Each line that has the string "Borg" must be copied from the records below.

[Collection entries]
━━━━━━━━━━

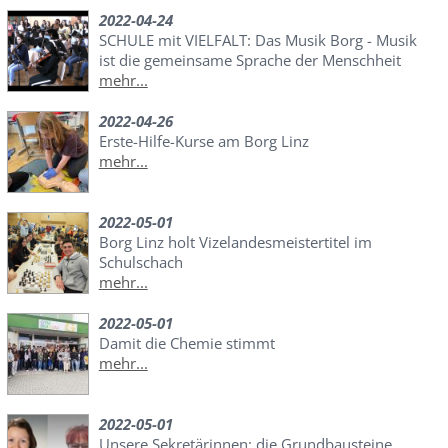
2022-04-24
SCHULE mit VIELFALT: Das Musik Borg - Musik
ist die gemeinsame Sprache der Menschheit
mehr...
2022-04-26
Erste-Hilfe-Kurse am Borg Linz
mehr...
2022-05-01
Borg Linz holt Vizelandesmeistertitel im
Schulschach
mehr...
2022-05-01
Damit die Chemie stimmt
mehr...
2022-05-01
Unsere Sekretärinnen: die Grundbausteine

━━━━━━━━━━

Written answer »
SCHULE mit VIELFALT: Das Musik Borg - Musik
Erste-Hilfe-Kurse am Borg Linz
Borg Linz holt Vizelandesmeistertitel im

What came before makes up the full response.